### WORK TASK
Make an exact copy of all the data, pictures excluded.

Extracted page text data
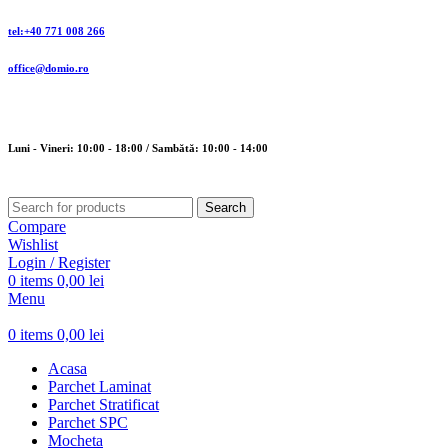
tel:+40 771 008 266
office@domio.ro
Luni - Vineri: 10:00 - 18:00 / Sambătă: 10:00 - 14:00
Search
Compare
Wishlist
Login / Register
0
items
0,00
lei
Menu
0
items
0,00
lei
Acasa
Parchet Laminat
Parchet Stratificat
Parchet SPC
Mocheta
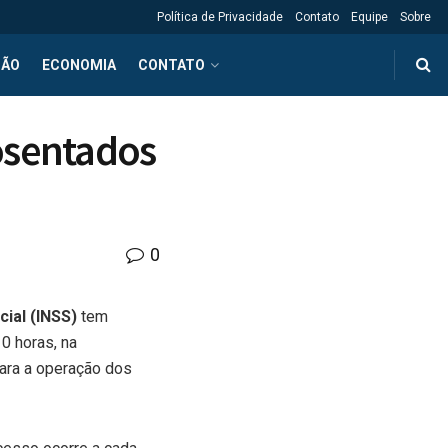
Política de Privacidade
Contato
Equipe
Sobre
ÇÃO
ECONOMIA
CONTATO
osentados
0
cial (INSS)
tem
0 horas, na
para a operação dos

### RESULT OF THIS EXERCISE
tel:+40 771 008 266
office@domio.ro
Luni - Vineri: 10:00 - 18:00 / Sambătă: 10:00 - 14:00
Search
Compare
Wishlist
Login / Register
0
items
0,00
lei
Menu
0
items
0,00
lei
Acasa
Parchet Laminat
Parchet Stratificat
Parchet SPC
Mocheta
Política de Privacidade
Contato
Equipe
Sobre
ÇÃO
ECONOMIA
CONTATO
osentados
0
cial (INSS)
tem
0 horas, na
para a operação dos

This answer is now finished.